Example - Create a ACR in the Primary Region

  1. Create a new ACR in the primary region.

    az acr create --resource-group ARO-DR-1 \
      --name acrdr1 --sku Premium
    
  2. Log into and push an Image to the ACR.

    az acr login --name acrdr1
    podman pull mcr.microsoft.com/hello-world
    podman tag mcr.microsoft.com/hello-world acrdr1.azurecr.io/hello-world:v1
    podman push acrdr1.azurecr.io/hello-world:v1
    

    If you are seeing podman authentication error, you may want to login using following command:

    ACR_NAME="acrdr1"
    podman login \
        --username "00000000-0000-0000-0000-000000000000" \
        --password $(az acr login -n "${ACR_NAME}" --expose-token --query "accessToken" -o tsv) \
        "${ACR_NAME}.azurecr.io"
    
  3. Replicate the registry to the DR2 region.

    az acr replication create --location centralus --registry acrdr1
    
  4. Wait a few moments and then check the replication status.

    az acr replication show --name centralus  --registry acrdr1 --query status
    

Red Hat Advanced Cluster Management

Advanced Cluster Management (ACM) is a set of tools that can be used to manage the lifecycle of multiple OpenShift clusters. ACM gives you a single view into your clusters and provides gitops style management of you workloads and also has compliance features.

You can run ACM from a central infrastructure (or your Primary DR) cluster and connect your ARO clusters to it.

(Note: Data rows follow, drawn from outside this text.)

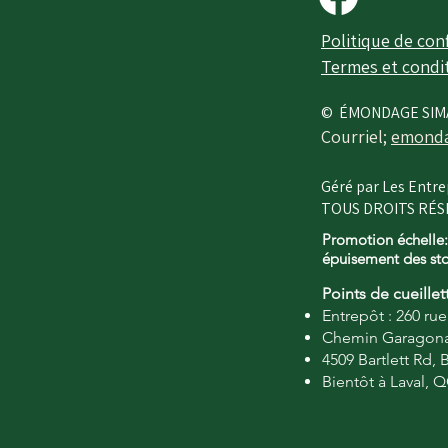
Politique de conf
Termes et condi
© ÉMONDAGE SIM
Courriel;
emonda
Géré par Les Entre
TOUS DROITS RÉSE
Promotion échelle:
épuisement des st
Points de cueillet
Entrepôt : 260 ru
Chemin Garagona
4509 Bartlett Rd,
Bientôt à Laval,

Failover for Application Ingress

If you want to expose your Applications to the internet you can use Azure’s Front Door or Traffic Manager resources which you can use to fail the routing over to the DR site.

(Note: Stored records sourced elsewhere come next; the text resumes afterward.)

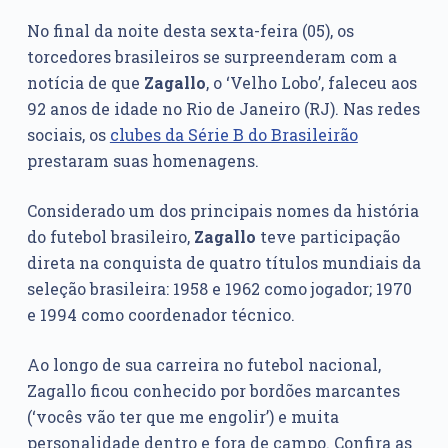
No final da noite desta sexta-feira (05), os
torcedores brasileiros se surpreenderam com a
notícia de que
Zagallo
, o ‘Velho Lobo’, faleceu aos
92 anos de idade no Rio de Janeiro (RJ). Nas redes
sociais, os
clubes da Série B do Brasileirão
prestaram suas homenagens.
Considerado um dos principais nomes da história
do futebol brasileiro,
Zagallo
teve participação
direta na conquista de quatro títulos mundiais da
seleção brasileira: 1958 e 1962 como jogador; 1970
e 1994 como coordenador técnico.
Ao longo de sua carreira no futebol nacional,
Zagallo ficou conhecido por bordões marcantes
(‘vocês vão ter que me engolir’) e muita
personalidade dentro e fora de campo. Confira as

However if you are running private clusters your choices are a bit more limited.

  • You could provide people with the application ingress URL for each cluster and expect them to know to use the DR one if the Primary is down
  • You can add a custom domain (and TLS certificate) and use your internal DNS to switch from the Primary to the DR site.
  • You can provision a Load Balancer in your network that you can point the custom domain at and use that to switch from the Primary to the DR site as needed.

Example using simple DNS:

  1. Create a new wildcard DNS record with a low TTL pointing to the Primary Cluster’s Ingress/Route ExternalIP in your private DNS zone. (in our case it was *.aro-dr.mobb.ninja)

  2. Modify the route for both apache examples to use the new wildcard DNS record.

  3. Test access

  4. Update the DNS record to point to the DR site’s Ingress/Route ExternalIP.